Originally Published: November 08, 2007

Some other memorable pieces of poetry-criticism, poetry-describing, and poetry-introducing from last week's conference in Long Beach: why Russians usually avoid free verse; what Robert Creeley has to do with English in China; George Oppen and vertiginous pictures of buildings; and Exile (not the punk band), all explained below the fold.


Brian Reed, who also wrote a good book about Hart Crane, introduced the Russian-language poet Gennadi Aggi, who does something rare in Russian, though common in English: he writes in free verse.
Why is it rare in Russian? Not only (says Brian) are the various traditions associated with various metres in Russian (e.g. tetrameter means Pushkin) much stronger in twentieth-century poetry than the analogoues traditions in English, but the language itself tends to fall into metrical patterns, the way English, in most of its dialects, falls into iambics, but far more so. You have to try to write in free verse, and when you do you are participating in a particular set of often mystical, religious or prophetic ambitions, associated either with Vladimir Mayakovsky and Revolutionary-period or early Soviet futurism, or with Velimir Khlebnikov, who also wanted to take apart Russian traditions.
Aigi came from Chuvashia, where his bloodline includes shamans-- he's interested in Central Asian shamanism; his Moscow circle in the 1950s admired the work of Khlebnikov, and he worked in the 1960s in the Mayakovsky museum, where he saw mystical works by Russian abstract artists, such as Malevich, not yet permitted on public display.

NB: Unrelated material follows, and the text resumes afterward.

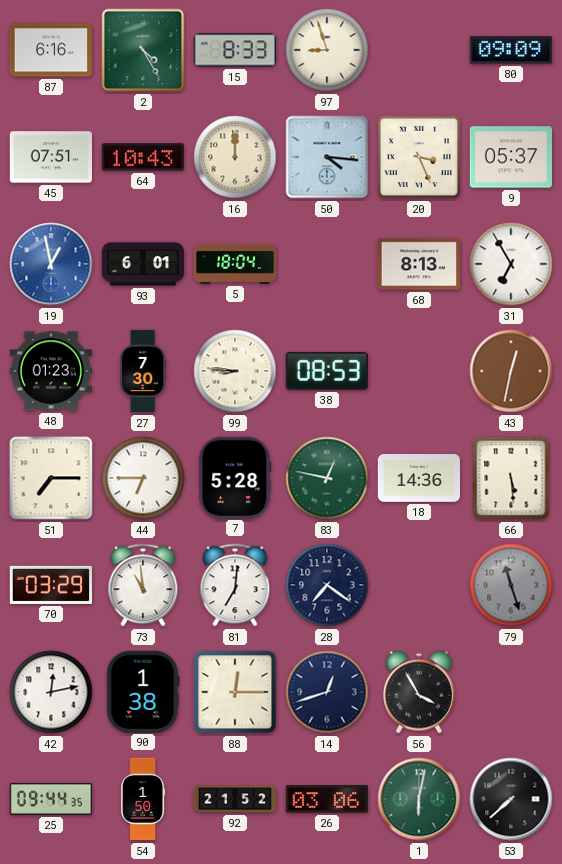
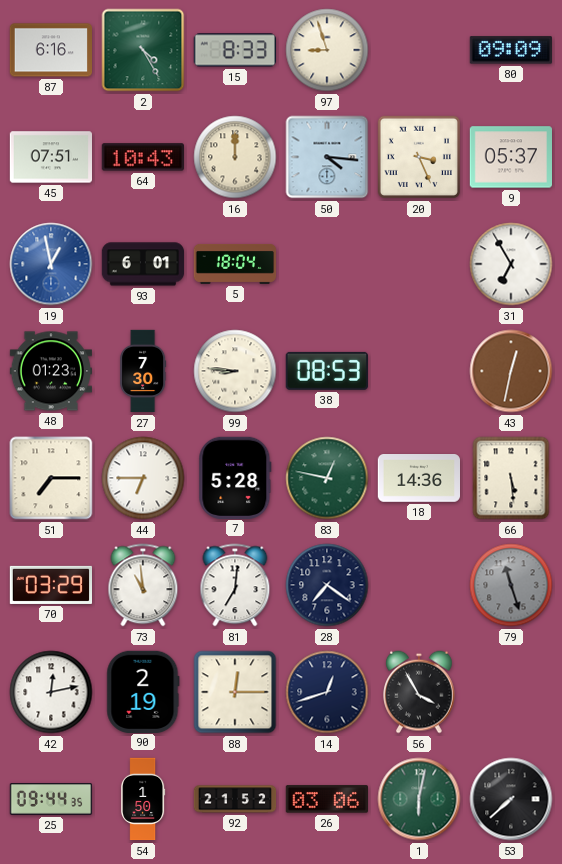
68: 8:13 -> none
90: 1:38 -> 2:19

All this meant that Aigi wanted to write and did write a disorienting and overtly mystical kind of free verse. Free verse in Russian is (as it is not in English) "a repudiation of the way poetry works": it is, has to be, self-conscious about what it makes its readers do. It's also linked to visual and concrete poetry, to poems that make overt use of page layout and typography-- as Mayakovsky did-- and as most English and American free verse does not. Aigi (Brian says) became the first important writer of free verse in post-Stalinist Russia: his work deserves more and better translation, as well as more introductions for English-speaking readers, of the kind Brian gave.

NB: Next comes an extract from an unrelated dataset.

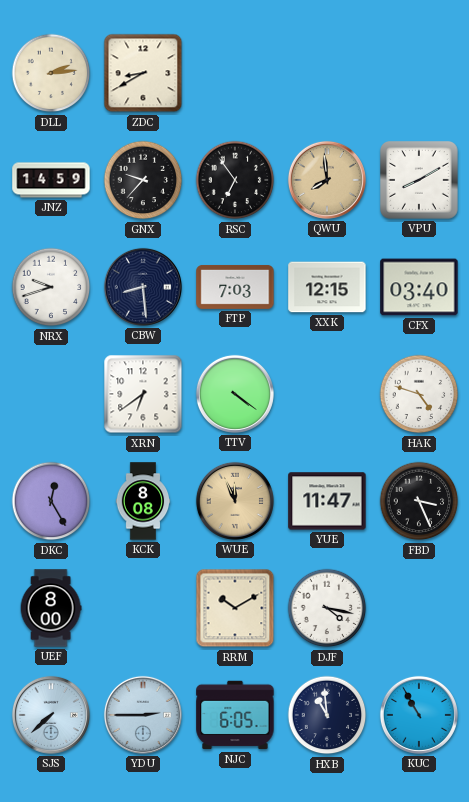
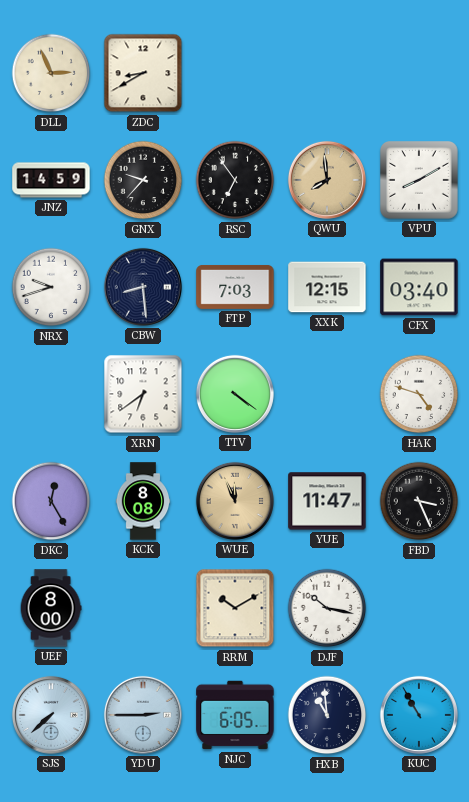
DLL: 2:14 -> 2:56
DJF: 4:17 -> 10:17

If I try to cover all the other memorable papers by presenting their whole arguments, I'll do nothing but blog all day, which sounds appealing but might get me in trouble. Instead, I'll give more papers in less detail:
Did you know that Robert Creeley at one point aspired to write poems in Basic English, a simplified English developed by C. K. Ogden, I. A. Richards and others as an international teaching tool and meaning-clarification device? Creeley used it in the early 1950s to strip his own poems of rhetoric and needless elaboration, the kind of stripping-down often recommended by Ezra Pound. Matt Hofer presented Basic as Creeley encountered it, then took us through an early poem ("As Now It Would Be Snow") that came close to following Basic English rules: these rules (in which there is no such category as "verbs") may help explain the style Creeley developed, which depends so often on the copula and on ascriptions of qualities to nouns, rather than on making arguments or pictures about people doing things.

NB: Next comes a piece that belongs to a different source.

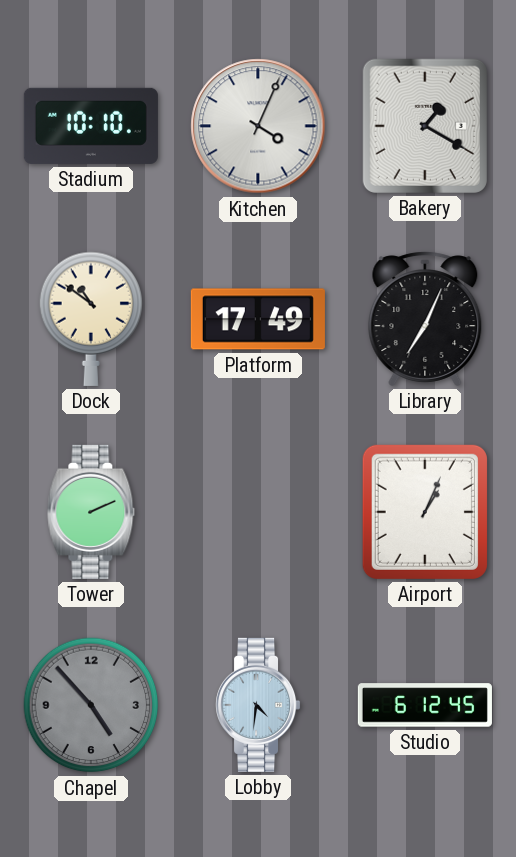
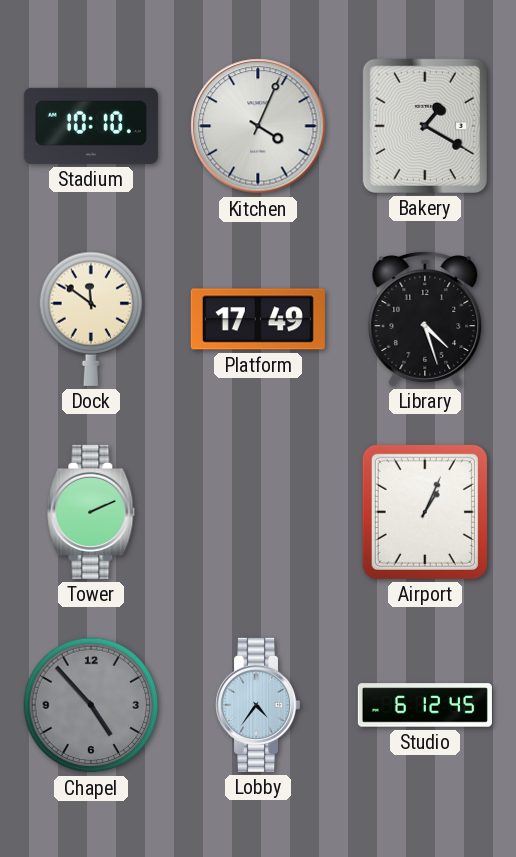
Dock: 10:51 -> 11:51
Library: 7:04 -> 4:27
Lobby: 4:31 -> 4:36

Adelaide Morris looked at George Oppen's early poetry and Berenice Abbott's awesome New York photographs together; it turns out that the odd perspectives and the overlapping planes in the latter resemble, if indeed they did not inspire, some of the odd perspectives and overlapping planes in the former. Even an early poem that isn't about New York City includes the cut-off points of view, the hard edges and angles, and the apparent humility Abbott's pictures of what she called "Changing New York" convey-- and certainly both were alert to the documentary ethos that suffused so much 1930s art.
Finally, Ravi Shankar, whom some of you know as the editor of the very good online journal Drunken Boat, talked about the meanings behind the word "exile," a word that gets used and misused when discussing trans- or multi-national, or immigrant, poetics. Ravi himself got attacked when he used the word in a poem about his own second-generation immigrant outlook. (You can hear him read that poem by clicking here, or read an interview with him here.) Should we reserve the term "exile" for refugees, people forced by physical threat to pack up and get out of their first homelands? or does the word have broader, legitimate, emotional and literary use?

Stephanie (also Steph; formerly Stephen) Burt is a poet, literary critic, and professor. In 2012, the...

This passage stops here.